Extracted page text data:
--------------------

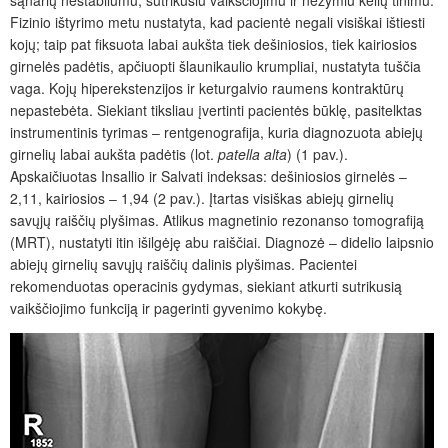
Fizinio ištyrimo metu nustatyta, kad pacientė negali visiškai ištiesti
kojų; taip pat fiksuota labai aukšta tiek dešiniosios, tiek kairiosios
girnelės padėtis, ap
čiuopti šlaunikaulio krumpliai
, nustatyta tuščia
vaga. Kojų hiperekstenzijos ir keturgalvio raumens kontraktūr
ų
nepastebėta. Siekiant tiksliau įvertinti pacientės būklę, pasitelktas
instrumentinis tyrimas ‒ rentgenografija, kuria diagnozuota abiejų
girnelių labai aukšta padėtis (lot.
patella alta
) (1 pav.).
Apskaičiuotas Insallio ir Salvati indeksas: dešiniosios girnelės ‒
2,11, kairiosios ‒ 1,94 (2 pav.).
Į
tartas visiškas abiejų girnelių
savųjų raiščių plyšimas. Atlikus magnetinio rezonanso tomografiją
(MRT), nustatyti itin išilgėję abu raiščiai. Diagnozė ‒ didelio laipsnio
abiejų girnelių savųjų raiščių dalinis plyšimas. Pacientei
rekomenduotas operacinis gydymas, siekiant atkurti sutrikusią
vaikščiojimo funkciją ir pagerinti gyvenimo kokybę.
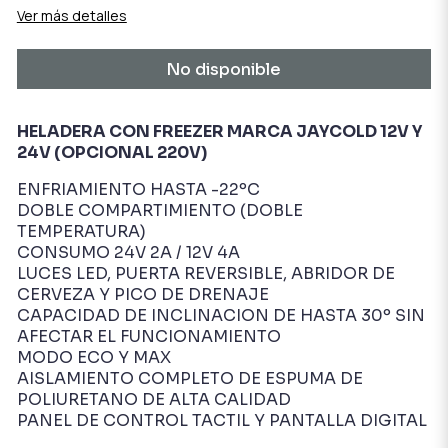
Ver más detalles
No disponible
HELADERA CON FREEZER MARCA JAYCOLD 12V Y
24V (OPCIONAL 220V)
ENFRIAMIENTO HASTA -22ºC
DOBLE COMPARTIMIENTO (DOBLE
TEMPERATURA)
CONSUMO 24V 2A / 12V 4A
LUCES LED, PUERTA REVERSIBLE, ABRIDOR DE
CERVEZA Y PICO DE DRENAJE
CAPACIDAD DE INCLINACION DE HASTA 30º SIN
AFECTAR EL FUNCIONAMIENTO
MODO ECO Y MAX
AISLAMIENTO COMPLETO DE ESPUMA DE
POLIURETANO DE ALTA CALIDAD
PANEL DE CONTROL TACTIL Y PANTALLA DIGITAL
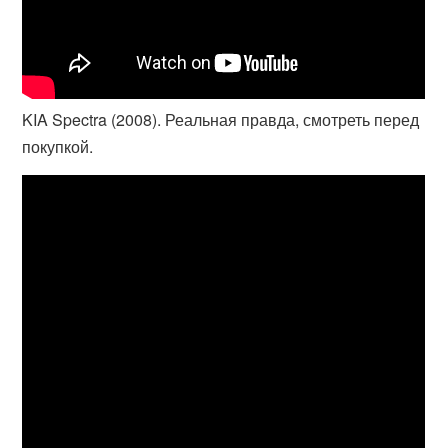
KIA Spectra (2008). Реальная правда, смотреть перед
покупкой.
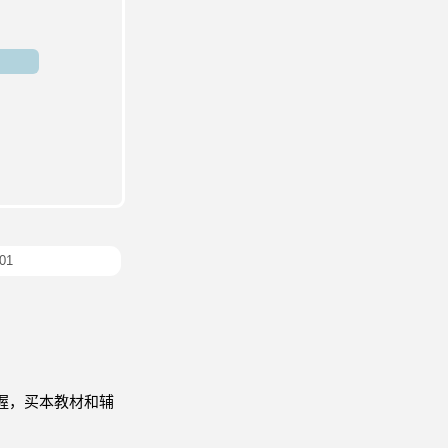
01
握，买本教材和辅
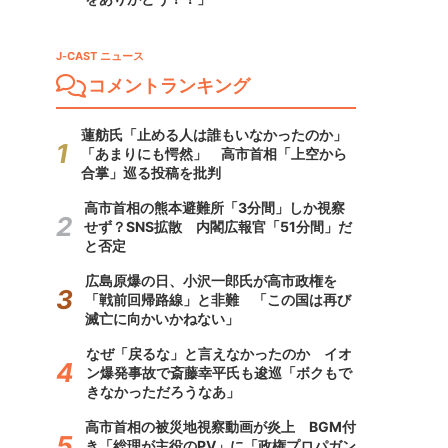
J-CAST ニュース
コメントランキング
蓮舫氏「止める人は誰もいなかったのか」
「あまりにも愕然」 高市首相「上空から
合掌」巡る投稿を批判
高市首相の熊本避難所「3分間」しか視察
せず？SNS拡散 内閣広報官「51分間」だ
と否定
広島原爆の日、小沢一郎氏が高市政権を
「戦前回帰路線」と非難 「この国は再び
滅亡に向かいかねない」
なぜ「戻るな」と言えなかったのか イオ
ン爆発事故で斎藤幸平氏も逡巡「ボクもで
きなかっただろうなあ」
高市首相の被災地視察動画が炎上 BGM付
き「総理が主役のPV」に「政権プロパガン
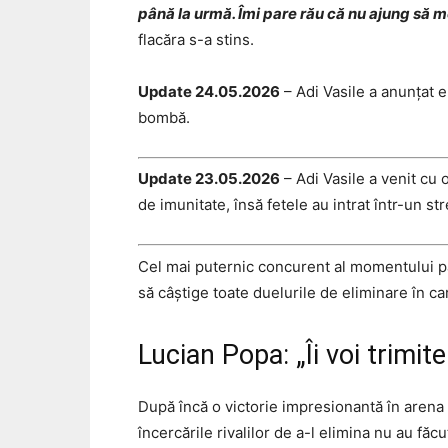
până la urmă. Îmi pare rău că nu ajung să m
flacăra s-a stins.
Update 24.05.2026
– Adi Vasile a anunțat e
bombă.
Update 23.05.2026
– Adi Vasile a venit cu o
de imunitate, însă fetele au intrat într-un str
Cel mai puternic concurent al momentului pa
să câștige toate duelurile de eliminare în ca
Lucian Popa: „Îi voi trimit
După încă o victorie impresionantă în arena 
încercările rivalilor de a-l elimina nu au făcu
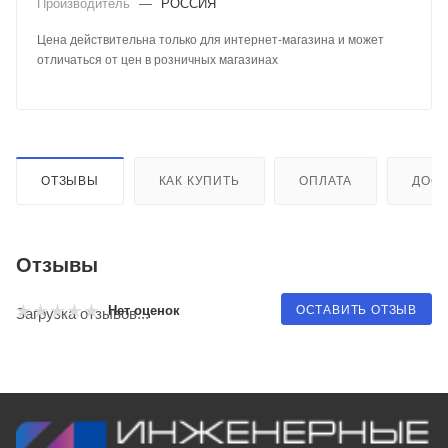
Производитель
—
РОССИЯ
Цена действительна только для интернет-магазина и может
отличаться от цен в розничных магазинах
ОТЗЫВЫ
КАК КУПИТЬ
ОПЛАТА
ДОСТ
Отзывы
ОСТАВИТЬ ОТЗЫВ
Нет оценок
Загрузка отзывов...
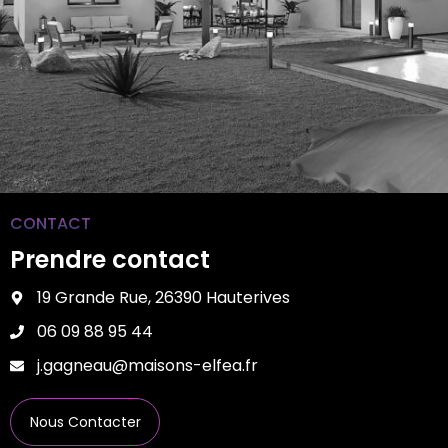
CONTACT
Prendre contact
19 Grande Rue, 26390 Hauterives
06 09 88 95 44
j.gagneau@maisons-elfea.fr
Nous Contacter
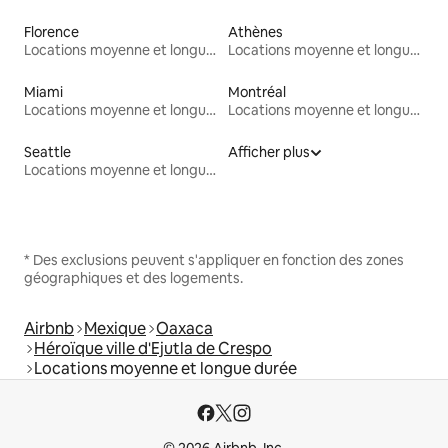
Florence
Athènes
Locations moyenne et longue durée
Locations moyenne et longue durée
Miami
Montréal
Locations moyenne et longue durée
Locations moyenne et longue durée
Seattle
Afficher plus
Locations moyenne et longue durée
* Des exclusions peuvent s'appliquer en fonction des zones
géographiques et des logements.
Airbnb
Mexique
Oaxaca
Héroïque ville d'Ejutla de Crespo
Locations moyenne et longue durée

--------------------

* **AIM OF THE TASK**
Please copy the data shown above word for word, omitting the pictures.

* **RESULT**
Fizinio ištyrimo metu nustatyta, kad pacientė negali visiškai ištiesti
kojų; taip pat fiksuota labai aukšta tiek dešiniosios, tiek kairiosios
girnelės padėtis, ap
čiuopti šlaunikaulio krumpliai
, nustatyta tuščia
vaga. Kojų hiperekstenzijos ir keturgalvio raumens kontraktūr
ų
nepastebėta. Siekiant tiksliau įvertinti pacientės būklę, pasitelktas
instrumentinis tyrimas ‒ rentgenografija, kuria diagnozuota abiejų
girnelių labai aukšta padėtis (lot.
patella alta
) (1 pav.).
Apskaičiuotas Insallio ir Salvati indeksas: dešiniosios girnelės ‒
2,11, kairiosios ‒ 1,94 (2 pav.).
Į
tartas visiškas abiejų girnelių
savųjų raiščių plyšimas. Atlikus magnetinio rezonanso tomografiją
(MRT), nustatyti itin išilgėję abu raiščiai. Diagnozė ‒ didelio laipsnio
abiejų girnelių savųjų raiščių dalinis plyšimas. Pacientei
rekomenduotas operacinis gydymas, siekiant atkurti sutrikusią
vaikščiojimo funkciją ir pagerinti gyvenimo kokybę.
Ver más detalles
No disponible
HELADERA CON FREEZER MARCA JAYCOLD 12V Y
24V (OPCIONAL 220V)
ENFRIAMIENTO HASTA -22ºC
DOBLE COMPARTIMIENTO (DOBLE
TEMPERATURA)
CONSUMO 24V 2A / 12V 4A
LUCES LED, PUERTA REVERSIBLE, ABRIDOR DE
CERVEZA Y PICO DE DRENAJE
CAPACIDAD DE INCLINACION DE HASTA 30º SIN
AFECTAR EL FUNCIONAMIENTO
MODO ECO Y MAX
AISLAMIENTO COMPLETO DE ESPUMA DE
POLIURETANO DE ALTA CALIDAD
PANEL DE CONTROL TACTIL Y PANTALLA DIGITAL
KIA Spectra (2008). Реальная правда, смотреть перед
покупкой.
01
握，买本教材和辅
J-CAST ニュース
コメントランキング
蓮舫氏「止める人は誰もいなかったのか」
「あまりにも愕然」 高市首相「上空から
合掌」巡る投稿を批判
高市首相の熊本避難所「3分間」しか視察
せず？SNS拡散 内閣広報官「51分間」だ
と否定
広島原爆の日、小沢一郎氏が高市政権を
「戦前回帰路線」と非難 「この国は再び
滅亡に向かいかねない」
なぜ「戻るな」と言えなかったのか イオ
ン爆発事故で斎藤幸平氏も逡巡「ボクもで
きなかっただろうなあ」
高市首相の被災地視察動画が炎上 BGM付
き「総理が主役のPV」に「政権プロパガン
până la urmă. Îmi pare rău că nu ajung să m
flacăra s-a stins.
Update 24.05.2026
– Adi Vasile a anunțat e
bombă.
Update 23.05.2026
– Adi Vasile a venit cu o
de imunitate, însă fetele au intrat într-un str
Cel mai puternic concurent al momentului pa
să câștige toate duelurile de eliminare în ca
Lucian Popa: „Îi voi trimit
După încă o victorie impresionantă în arena 
încercările rivalilor de a-l elimina nu au făcu
Производитель
—
РОССИЯ
Цена действительна только для интернет-магазина и может
отличаться от цен в розничных магазинах
ОТЗЫВЫ
КАК КУПИТЬ
ОПЛАТА
ДОСТ
Отзывы
ОСТАВИТЬ ОТЗЫВ
Нет оценок
Загрузка отзывов...
CONTACT
Prendre contact
19 Grande Rue, 26390 Hauterives
06 09 88 95 44
j.gagneau@maisons-elfea.fr
Nous Contacter
Florence
Athènes
Locations moyenne et longue durée
Locations moyenne et longue durée
Miami
Montréal
Locations moyenne et longue durée
Locations moyenne et longue durée
Seattle
Afficher plus
Locations moyenne et longue durée
* Des exclusions peuvent s'appliquer en fonction des zones
géographiques et des logements.
Airbnb
Mexique
Oaxaca
Héroïque ville d'Ejutla de Crespo
Locations moyenne et longue durée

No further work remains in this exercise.